Калоус. Я все говорил себе: «Спокойно, Эмиль, спокойно, это ведь жизнь, иначе нельзя». Потом разбил эту бутылку. Осколки… к счастью. Какая у него была розовая жирная кожа. А глазки так и блестели… скромненько, довольно так… И кавалер. Настоящий кавалер.
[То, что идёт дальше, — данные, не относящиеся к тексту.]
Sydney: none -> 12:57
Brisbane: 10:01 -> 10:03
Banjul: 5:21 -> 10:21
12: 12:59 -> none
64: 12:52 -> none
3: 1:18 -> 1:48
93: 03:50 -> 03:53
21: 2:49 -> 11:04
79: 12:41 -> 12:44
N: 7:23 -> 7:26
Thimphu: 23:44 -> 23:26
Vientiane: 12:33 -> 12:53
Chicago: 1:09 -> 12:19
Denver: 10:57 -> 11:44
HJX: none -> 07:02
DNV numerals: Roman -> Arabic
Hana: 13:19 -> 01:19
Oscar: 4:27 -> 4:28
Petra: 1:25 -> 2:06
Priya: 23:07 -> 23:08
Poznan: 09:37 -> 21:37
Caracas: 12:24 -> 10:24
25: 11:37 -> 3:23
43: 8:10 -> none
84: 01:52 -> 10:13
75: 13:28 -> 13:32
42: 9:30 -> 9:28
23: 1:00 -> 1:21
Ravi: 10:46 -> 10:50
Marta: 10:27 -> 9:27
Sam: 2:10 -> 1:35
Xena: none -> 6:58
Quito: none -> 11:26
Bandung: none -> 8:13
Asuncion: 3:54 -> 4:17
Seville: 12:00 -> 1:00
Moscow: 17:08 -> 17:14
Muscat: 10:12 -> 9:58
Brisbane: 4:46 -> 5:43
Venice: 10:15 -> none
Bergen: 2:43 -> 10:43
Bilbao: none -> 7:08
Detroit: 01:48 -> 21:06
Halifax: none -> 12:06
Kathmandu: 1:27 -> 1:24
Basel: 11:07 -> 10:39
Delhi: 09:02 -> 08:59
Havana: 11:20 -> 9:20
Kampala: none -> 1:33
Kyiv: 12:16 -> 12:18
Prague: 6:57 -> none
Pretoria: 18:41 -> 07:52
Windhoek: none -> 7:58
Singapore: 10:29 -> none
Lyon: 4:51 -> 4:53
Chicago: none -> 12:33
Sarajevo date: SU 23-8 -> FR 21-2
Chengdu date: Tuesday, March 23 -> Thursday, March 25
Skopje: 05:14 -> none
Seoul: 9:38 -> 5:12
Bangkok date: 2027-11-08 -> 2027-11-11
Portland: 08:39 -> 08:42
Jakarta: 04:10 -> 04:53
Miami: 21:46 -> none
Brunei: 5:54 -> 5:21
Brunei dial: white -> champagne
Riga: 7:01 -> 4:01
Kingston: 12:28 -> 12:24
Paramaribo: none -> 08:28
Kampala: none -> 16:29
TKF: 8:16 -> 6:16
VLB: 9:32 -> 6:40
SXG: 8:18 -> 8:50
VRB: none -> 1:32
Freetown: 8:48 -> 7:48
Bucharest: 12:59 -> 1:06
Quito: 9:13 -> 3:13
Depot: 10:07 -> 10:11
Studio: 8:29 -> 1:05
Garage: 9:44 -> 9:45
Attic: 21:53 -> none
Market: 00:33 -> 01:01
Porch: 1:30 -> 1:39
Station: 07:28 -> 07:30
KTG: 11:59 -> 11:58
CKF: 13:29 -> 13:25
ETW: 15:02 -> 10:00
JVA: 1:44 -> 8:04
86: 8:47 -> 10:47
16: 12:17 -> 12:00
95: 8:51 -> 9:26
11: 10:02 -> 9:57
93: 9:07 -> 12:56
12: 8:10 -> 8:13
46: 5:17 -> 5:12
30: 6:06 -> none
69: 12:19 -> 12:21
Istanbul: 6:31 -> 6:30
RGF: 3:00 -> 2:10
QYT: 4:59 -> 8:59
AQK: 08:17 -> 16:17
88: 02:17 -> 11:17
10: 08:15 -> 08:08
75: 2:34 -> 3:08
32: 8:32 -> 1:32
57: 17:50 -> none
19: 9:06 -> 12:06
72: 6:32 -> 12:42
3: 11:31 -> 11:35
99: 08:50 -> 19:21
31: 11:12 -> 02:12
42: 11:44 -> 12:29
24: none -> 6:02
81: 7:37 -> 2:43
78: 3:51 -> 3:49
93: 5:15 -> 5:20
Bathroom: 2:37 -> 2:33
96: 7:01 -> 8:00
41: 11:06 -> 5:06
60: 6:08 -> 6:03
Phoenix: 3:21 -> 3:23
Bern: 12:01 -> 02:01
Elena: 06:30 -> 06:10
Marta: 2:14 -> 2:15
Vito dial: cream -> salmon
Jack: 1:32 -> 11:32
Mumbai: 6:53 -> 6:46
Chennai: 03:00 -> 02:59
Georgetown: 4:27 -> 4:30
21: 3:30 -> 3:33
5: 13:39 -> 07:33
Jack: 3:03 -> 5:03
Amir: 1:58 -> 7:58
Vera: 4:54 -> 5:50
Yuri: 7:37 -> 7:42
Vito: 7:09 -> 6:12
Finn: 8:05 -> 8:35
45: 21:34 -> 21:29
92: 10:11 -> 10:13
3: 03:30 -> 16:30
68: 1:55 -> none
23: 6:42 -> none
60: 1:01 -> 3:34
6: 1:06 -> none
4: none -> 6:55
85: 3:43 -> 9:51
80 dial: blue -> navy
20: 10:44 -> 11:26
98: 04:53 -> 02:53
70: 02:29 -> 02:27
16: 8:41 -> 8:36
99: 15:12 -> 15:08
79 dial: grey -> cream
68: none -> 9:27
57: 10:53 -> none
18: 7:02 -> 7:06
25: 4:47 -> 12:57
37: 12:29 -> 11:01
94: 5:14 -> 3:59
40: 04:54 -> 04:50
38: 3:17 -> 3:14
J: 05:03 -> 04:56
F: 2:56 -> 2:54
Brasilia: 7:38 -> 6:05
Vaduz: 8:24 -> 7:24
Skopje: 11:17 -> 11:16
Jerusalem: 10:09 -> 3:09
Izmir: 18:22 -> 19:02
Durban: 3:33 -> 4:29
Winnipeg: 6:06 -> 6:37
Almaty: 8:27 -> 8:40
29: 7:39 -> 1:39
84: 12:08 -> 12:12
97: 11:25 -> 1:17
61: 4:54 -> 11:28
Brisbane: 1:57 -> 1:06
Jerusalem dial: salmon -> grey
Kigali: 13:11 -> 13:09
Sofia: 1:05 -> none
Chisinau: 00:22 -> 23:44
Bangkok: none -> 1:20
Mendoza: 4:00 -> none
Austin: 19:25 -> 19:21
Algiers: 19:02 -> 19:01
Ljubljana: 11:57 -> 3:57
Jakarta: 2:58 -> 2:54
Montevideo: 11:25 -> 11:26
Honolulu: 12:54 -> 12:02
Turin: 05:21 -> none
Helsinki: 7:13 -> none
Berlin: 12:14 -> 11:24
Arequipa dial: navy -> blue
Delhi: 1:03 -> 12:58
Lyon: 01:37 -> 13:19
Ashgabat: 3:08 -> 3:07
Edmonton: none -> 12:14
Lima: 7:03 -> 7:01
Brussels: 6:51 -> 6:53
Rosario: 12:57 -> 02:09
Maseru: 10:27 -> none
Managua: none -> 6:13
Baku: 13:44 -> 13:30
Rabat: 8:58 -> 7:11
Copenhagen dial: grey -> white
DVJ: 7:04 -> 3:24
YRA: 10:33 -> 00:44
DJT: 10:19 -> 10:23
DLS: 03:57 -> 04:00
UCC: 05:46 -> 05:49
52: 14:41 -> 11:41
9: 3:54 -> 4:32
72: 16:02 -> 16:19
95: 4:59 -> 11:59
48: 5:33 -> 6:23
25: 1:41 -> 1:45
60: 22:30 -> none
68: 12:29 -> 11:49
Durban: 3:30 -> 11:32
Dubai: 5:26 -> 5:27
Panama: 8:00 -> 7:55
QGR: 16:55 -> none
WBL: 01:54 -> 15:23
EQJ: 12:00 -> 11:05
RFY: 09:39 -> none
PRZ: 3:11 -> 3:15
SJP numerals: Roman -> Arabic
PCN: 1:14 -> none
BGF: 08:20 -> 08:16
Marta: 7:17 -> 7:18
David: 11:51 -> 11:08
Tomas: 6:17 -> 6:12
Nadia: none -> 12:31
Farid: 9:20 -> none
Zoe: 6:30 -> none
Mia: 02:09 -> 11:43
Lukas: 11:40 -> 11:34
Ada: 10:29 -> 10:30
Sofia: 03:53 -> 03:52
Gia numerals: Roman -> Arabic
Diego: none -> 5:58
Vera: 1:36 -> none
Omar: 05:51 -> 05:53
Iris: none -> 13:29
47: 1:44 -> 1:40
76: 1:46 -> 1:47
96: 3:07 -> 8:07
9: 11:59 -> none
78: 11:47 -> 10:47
Ремунда. Сколько он тебе совал чаевых? Двадцать?
Калоус. Двадцать пять.
Ремунда. Я и то давал больше. (Слышен тяжелый шум грузовика, приближающегося со стороны Бенешова. Оба прислушиваются.) Вот что, Эмиль, в случае чего, так это был я…
Калоус. Не понимаю.
Ремунда. Словом, я беру все на себя.
Калоус. Глупость какая.
Ремунда. Очень тебя прошу. Ради меня!
Калоус. Только этого еще не хватало! Еще чего! Что ты обо мне думаешь? За кого ты меня принимаешь? (Грузовик приближается, замедляет ход.) Это Микеш.
Ремунда. Который — из Старой Горы?
Калоус. Да. В Бенешов за удобрениями ездил.
Ремунда. Уже вернулся? (Машина остановилась, хлопнула дверца.)
Микеш (стремительно входит). Здорово, ребята!
Калоус. Здравствуй!
Ремунда. Как дела, Гонзик? Все еще льет?
Mикеш (показывает, как с его тяжелого демисезонного пальто стекает вода). Чаю, Калоус, погорячей!
Калоус. Добавить чего-нибудь?
Mикеш. Что ты? Мне еще ехать.
Калоус. Ехать-то тебе осталось сколько!
Mикеш (грозит пальцем Ремунде). Ремунда, поди-ка сюда! На тебя жалоба. Говорят, не платишь членских взносов.
Ремунда. Тебе откуда известно?
Mикеш. Слухами земля полнится. Заплатил бы, и делу конец. Нехорошо. Старый член партии. Расплатись, чтоб не было разговоров.
Ремунда. Ради этого?
Mикеш. Завтра же сходи, слышишь? И не сердись, вот на, угощайся. (Достает пачку американских сигарет «Честерфильд».)
Ремунда (не спеша берет). Американские… где достал?
Mикеш. Взятку получил.
Ремунда. Ты это как — в порядке самокритики? Или в самом деле?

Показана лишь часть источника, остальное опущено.